Premise: "He had icing on his fingers, and he said he wasn't hungry when I asked him whether or not he wanted dinner." The two phrases bolster the speaker's conclusion. If the brother did in fact eat the cake, it could reasonably follow that he would have icing on his fingers and that his hunger would have subsided.
Assumptions: There are numerous assumptions here—some more pertinent than others. For example, we assume that the brother likes cake, and we assume that there was not more than one cake for him to eat. Two important assumptions pertain directly to the premise: 1. Eating a cake puts icing on your fingers / the brother could only have gotten icing on his fingers from having eaten a cake; 2. Eating a cake makes you full / The brother got full from eating the cake (and not from eating something else).
Random details / Background information: "It was Sunday afternoon" and "I was angry." Neither of these statements constitutes premise.
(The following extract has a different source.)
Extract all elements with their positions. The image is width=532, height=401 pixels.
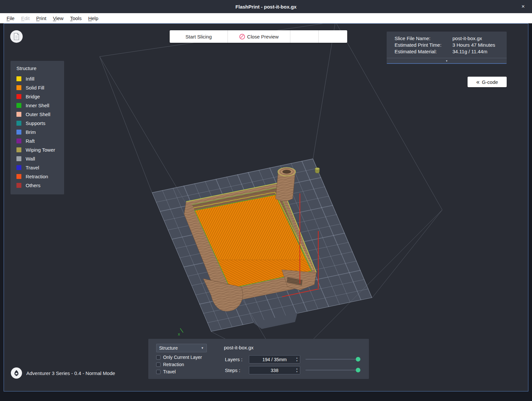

They have nothing to do with the speaker's assertion that his brother ate his cake. They could become premise if there was a statement like "My brother always eats cake on Sundays"; however, since no such claim is made, these facts are irrelevant.

Choice A rephrases the premise about the brother not being hungry. It does not effectively strengthen or undermine the conclusion.
Choice B strengthens the icing premise by making it less likely that the icing got onto the brother's fingers by accident.
Choice C is an irrelevant topic. We are not concerned with the deliciousness of the cake.
Choice D effectively undermines the icing premise by discrediting the assumption that links the icing on the hands with the eating of the cake.
Choice E shifts our scope from who ate the cake to what type of cake that person ate. This choice is also too narrow to be useful, since we do not know what kind of cake the speaker made.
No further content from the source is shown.